The student will study the relationship between the topology and behaviour of networks in the context of adaptation through learning. He/she will focus on random random recurrent network models (e.g., liquid state machines, random population networks) that are augmented with learning. In SORN, unsupervised learning (intrinsic plasticity and STDP) was used to adapt random networks of binary threshold neurons to specific input patterns. Later, this was augmented with reward modulation to achieve supervised learning. Although the authors study activity patterns in the resulting networks, the focus of these works is mainly on the performance of these networks for, e.g., performing tasks.

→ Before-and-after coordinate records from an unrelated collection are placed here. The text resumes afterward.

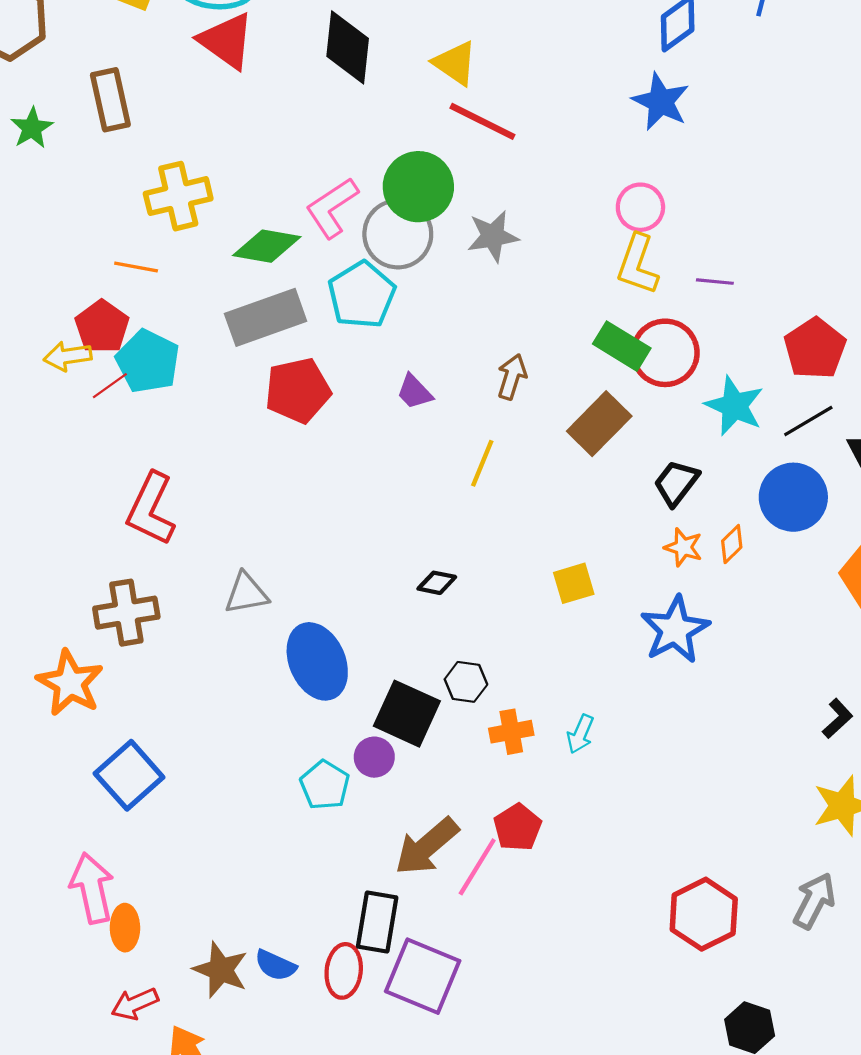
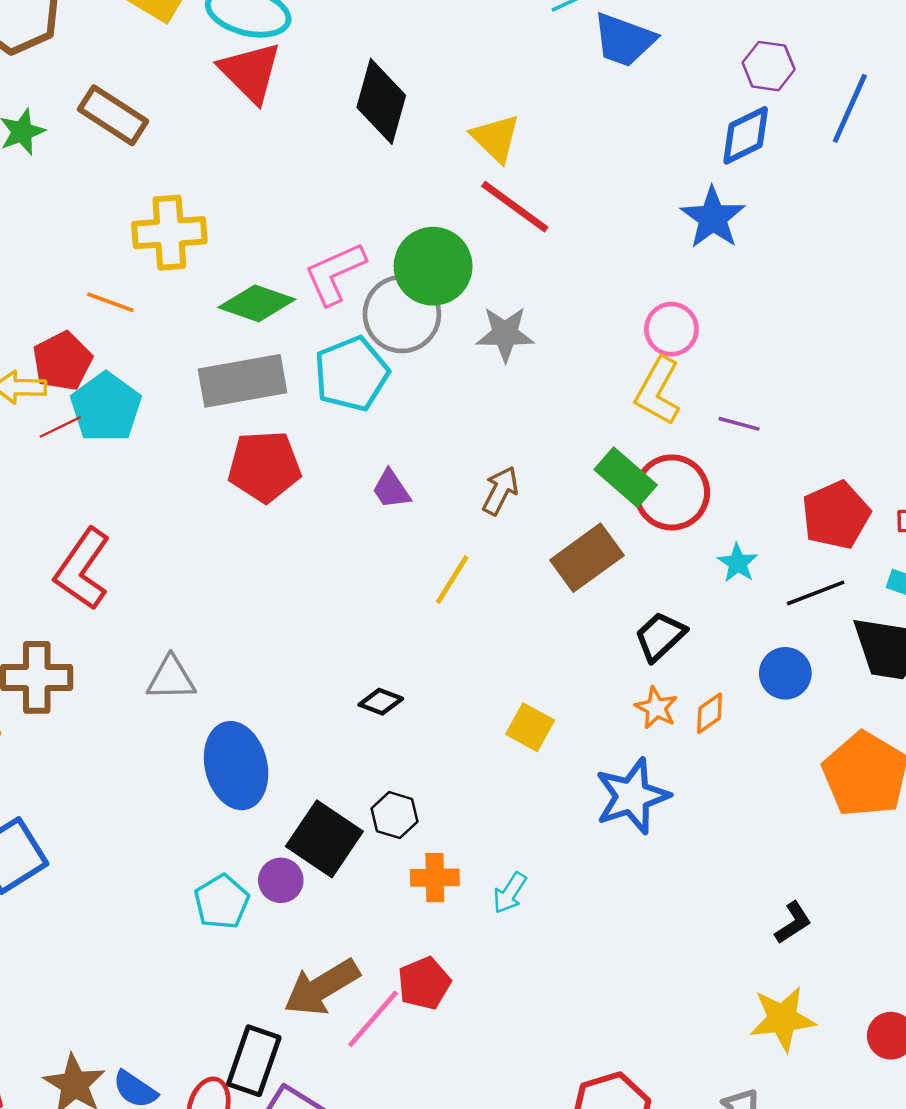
brown rectangle: (110, 100) -> (113, 115), turned -54
cyan star: (734, 406) -> (738, 563), size x0.6
blue circle: (793, 497) -> (785, 673), size x0.7
yellow square: (574, 583) -> (530, 727), turned 36

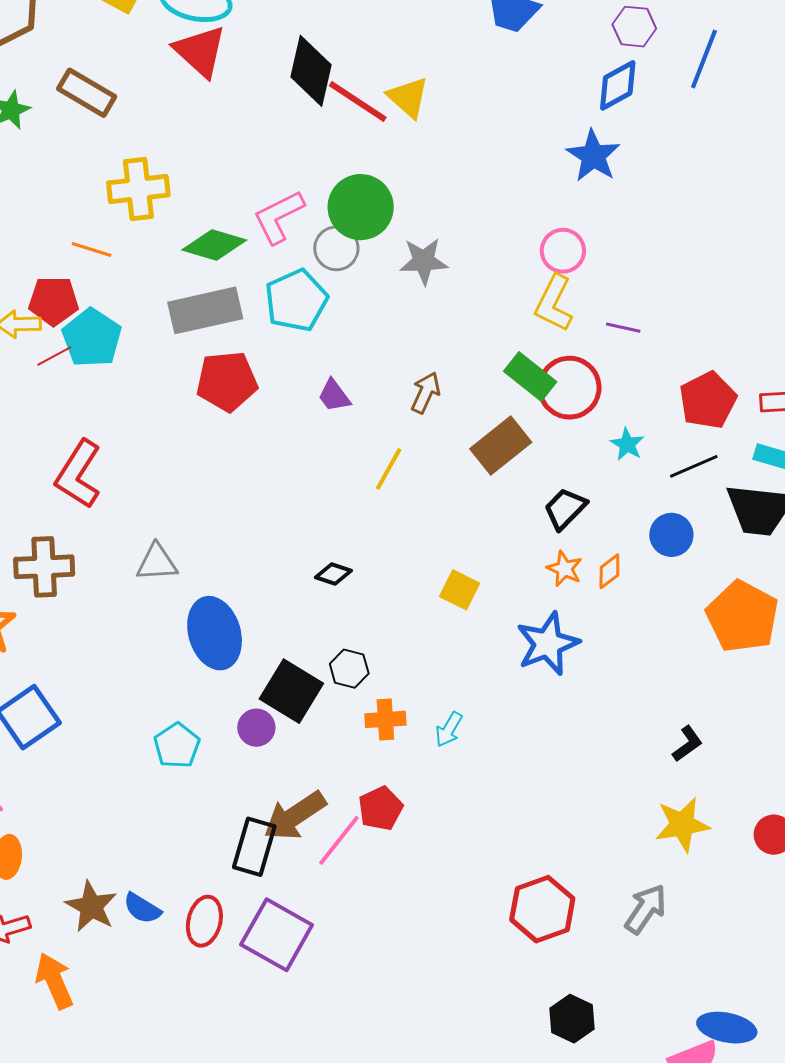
red line: (515, 207) -> (358, 102), moved
gray circle: (402, 314) -> (336, 248), size x0.7
red pentagon: (62, 361) -> (54, 301), turned 30
cyan pentagon: (222, 902) -> (177, 746), moved
black rectangle: (254, 1061) -> (254, 847), moved

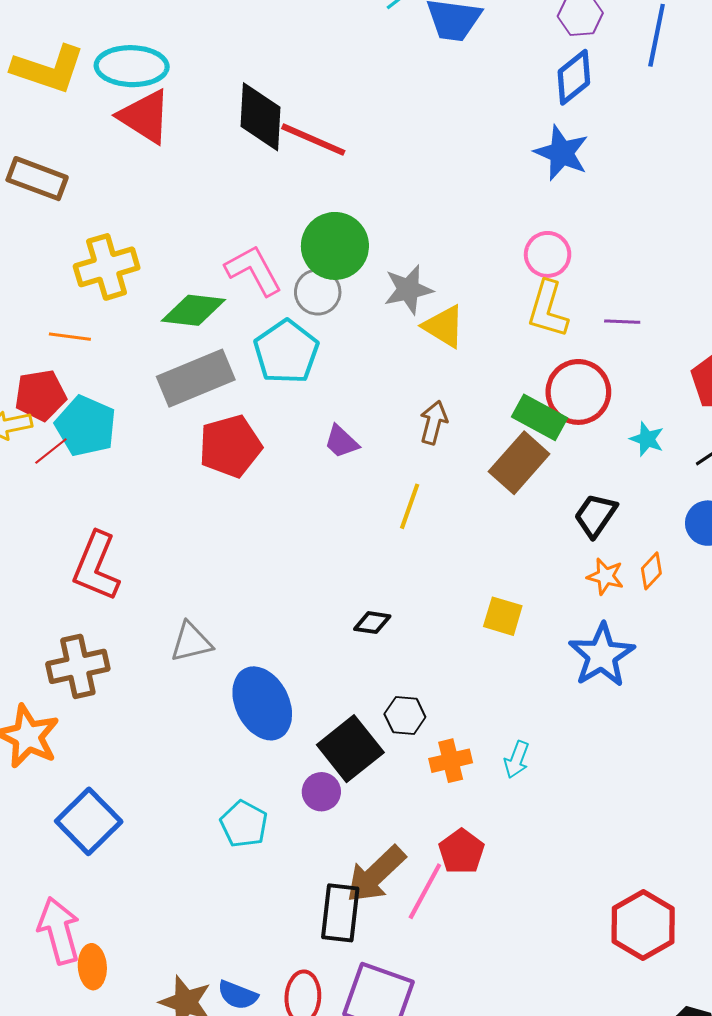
yellow triangle: (408, 97) -> (444, 326), moved
pink L-shape: (279, 217) -> (254, 270), turned 98
green rectangle: (530, 377) -> (539, 417), moved
black square: (291, 691) -> (350, 749), turned 30

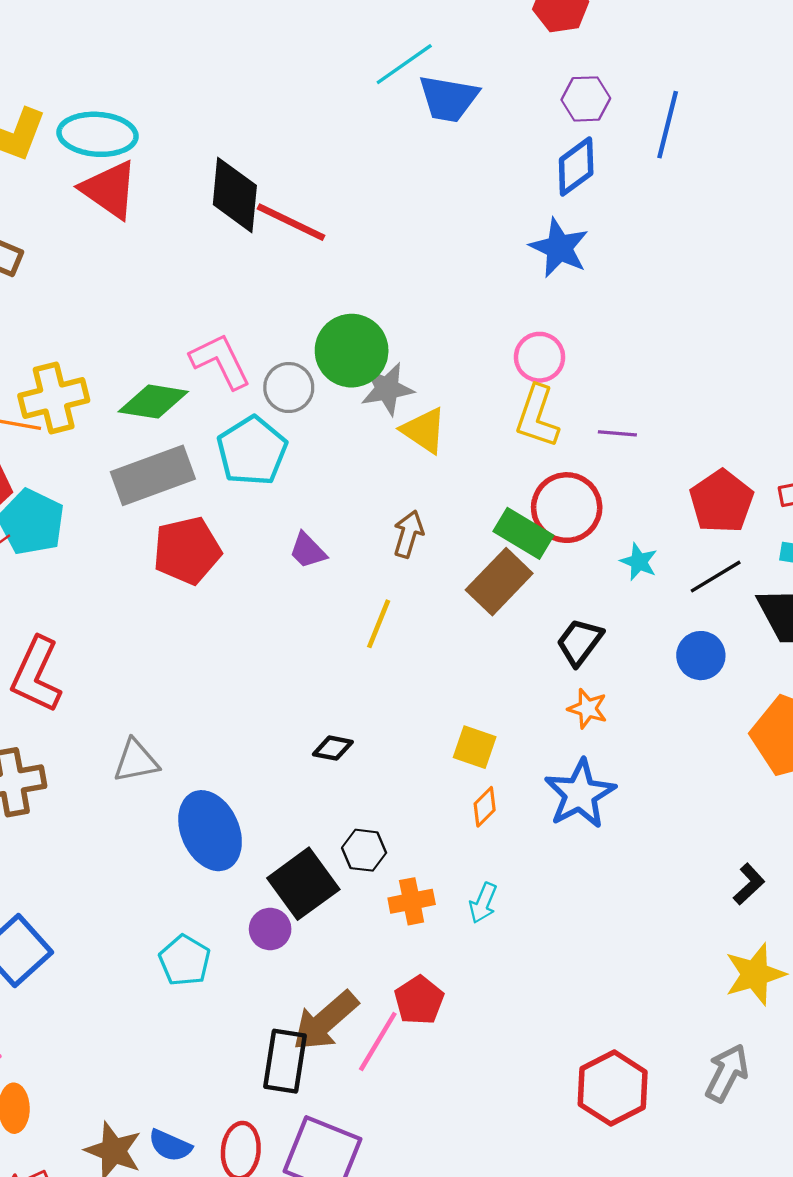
green circle: (335, 246) -> (352, 351), moved
yellow cross: (107, 267) -> (54, 398), moved
orange diamond: (651, 571) -> (485, 807), moved

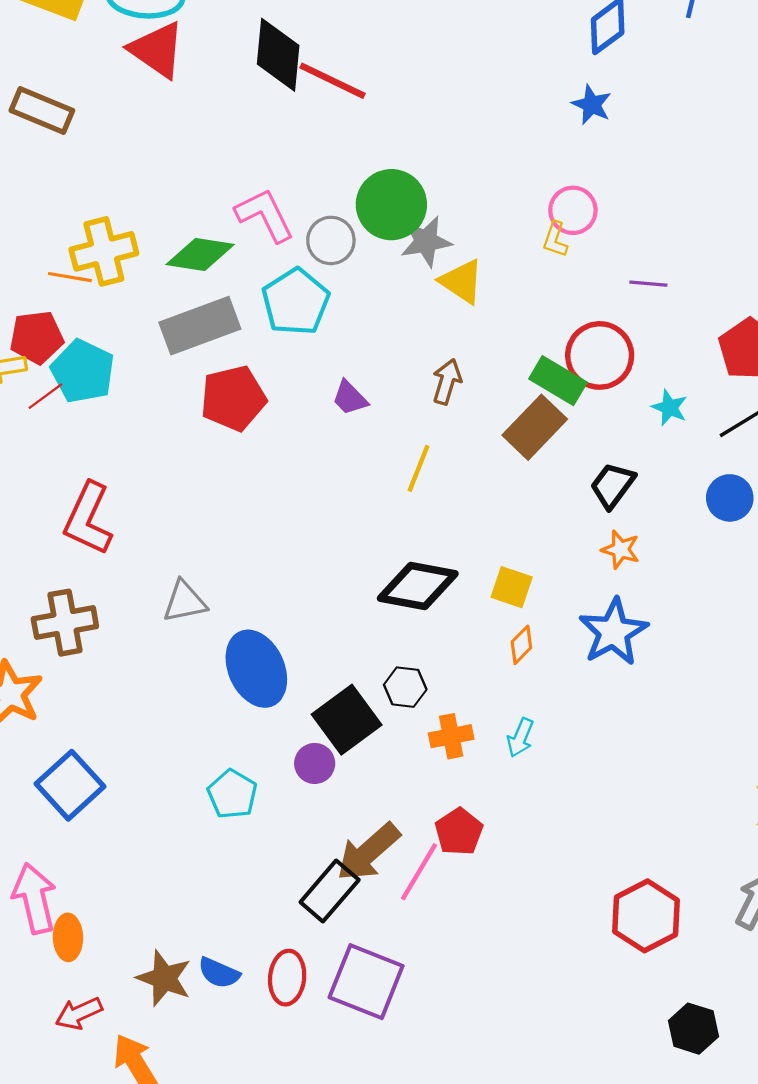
blue star: (559, 248) -> (592, 105), size x0.7
yellow L-shape: (537, 416) -> (555, 239), moved, size x0.6
black diamond: (333, 748) -> (418, 586), moved, size x2.0
black rectangle: (285, 1061) -> (330, 891), turned 32

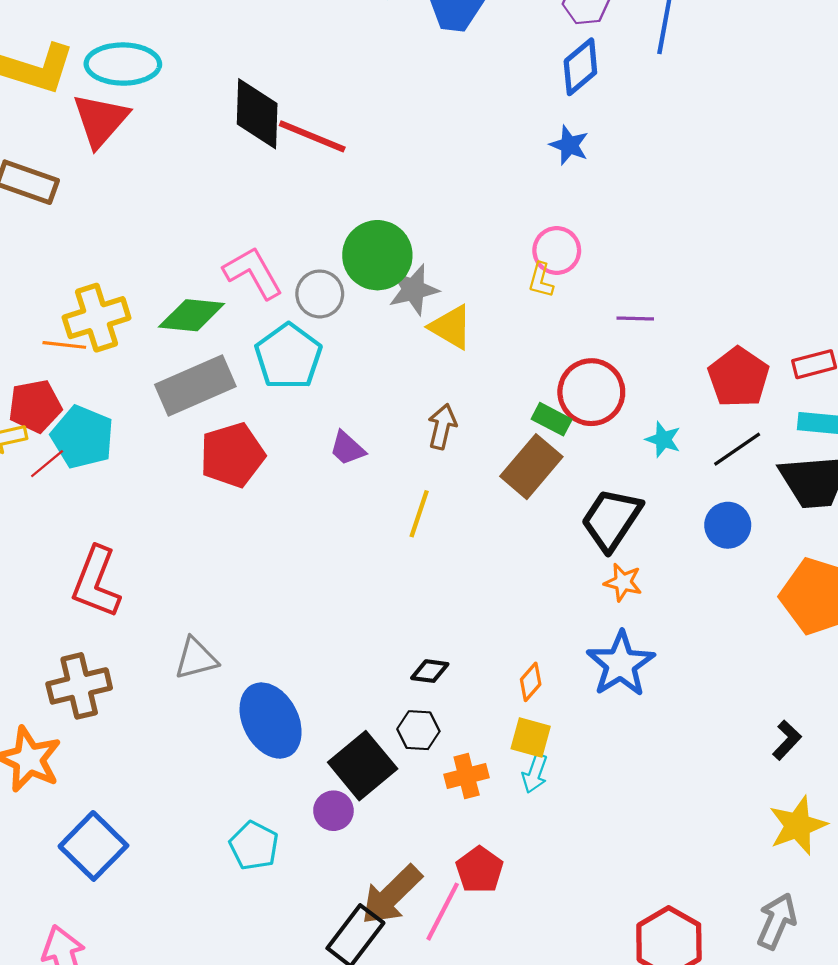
red triangle: (157, 50) -> (100, 120), moved, turned 40
green rectangle: (558, 381) -> (552, 419), size x0.7
black trapezoid: (613, 485) -> (611, 519), size x1.4
black diamond: (418, 586) -> (430, 671), moved, size x0.5
yellow square: (512, 587) -> (531, 738), moved

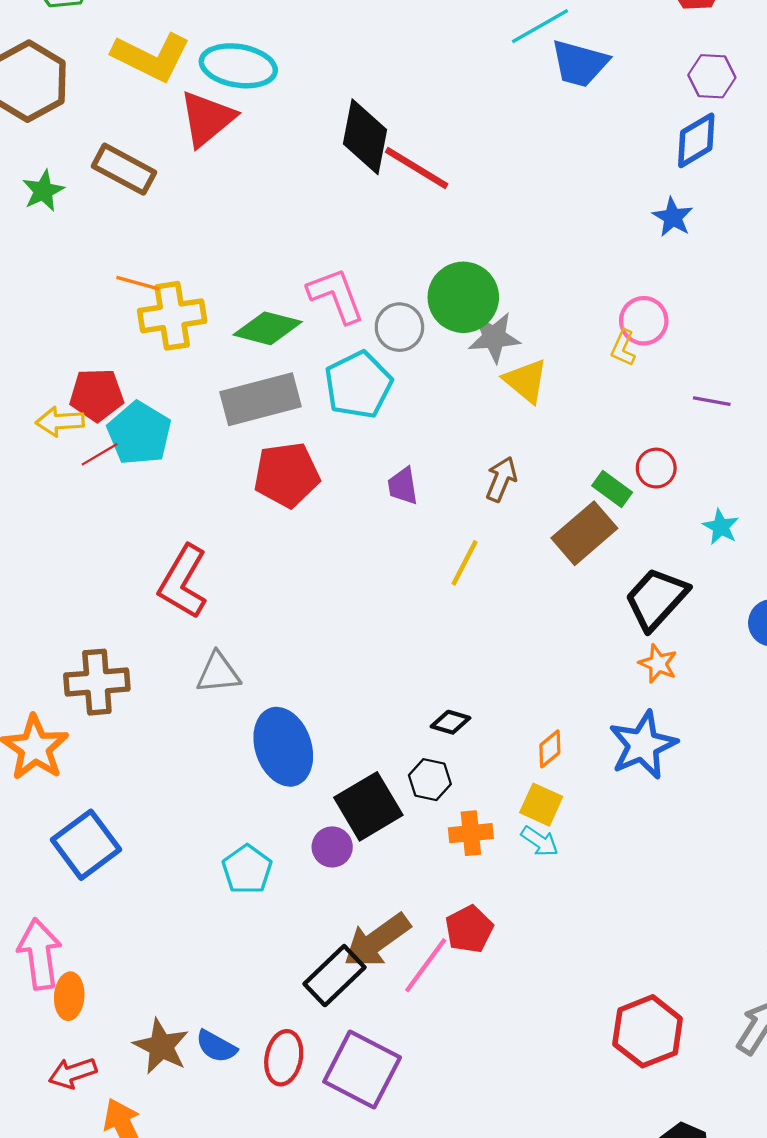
orange line: (64, 345) -> (138, 283), moved
red circle: (591, 392) -> (656, 468), size x0.6
purple trapezoid: (347, 448) -> (403, 486), turned 30
red L-shape: (96, 582) -> (183, 582), moved
cyan arrow: (535, 773) -> (540, 841), turned -84

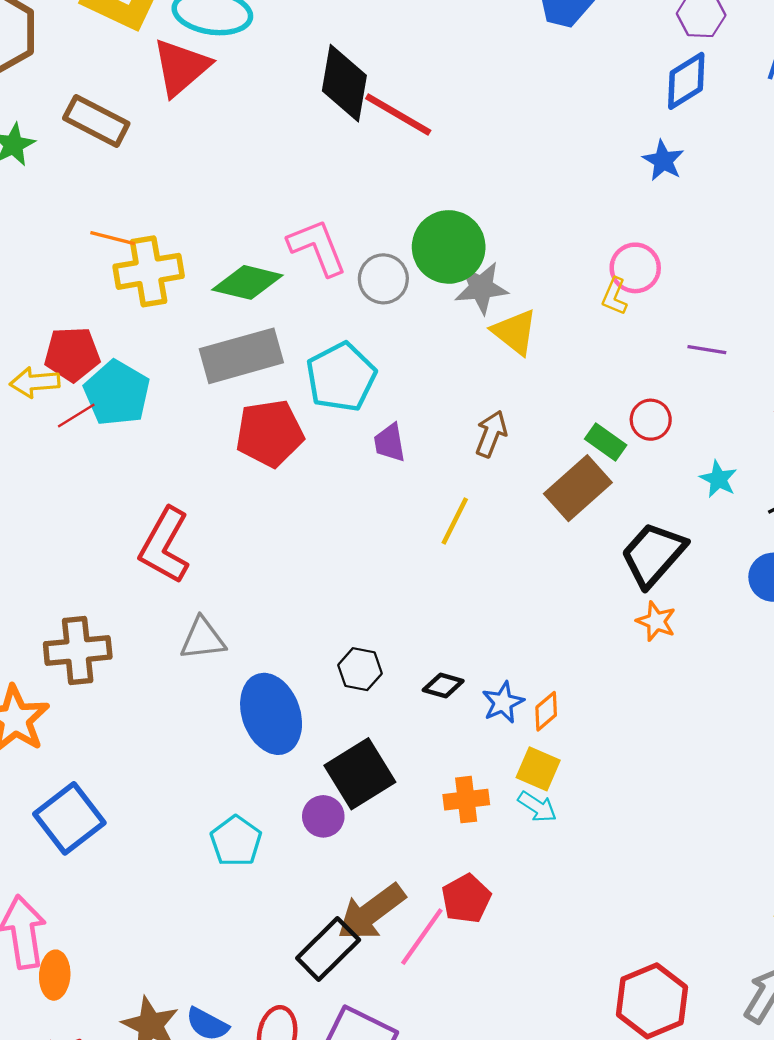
cyan pentagon: (358, 385) -> (341, 377), moved
blue star: (643, 745) -> (503, 702), moved, size x0.6
black hexagon: (430, 780) -> (360, 669), moved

The student will study how the local topology and local neural adaptation mechanisms in biological networks (e.g., threshold adaptation, intrinsic plasticity) affect the global network behaviour and the efficiency with which the network can be optimised (learn) to perform the desired behaviour. For this purpose, he/she will develop models to quantify and compare the behaviour and information processing in networks with local unsupervised (IP and STDP) and supervised (reward modulation) learning. These will then be used to study the sensitivity of network evolution during learning to parameters of the learning rules. In view of developing future biologically inspired computing algorithms and systems, he/she will also evaluate how such mechanisms can be efficiently implemented in analog or digital hardware.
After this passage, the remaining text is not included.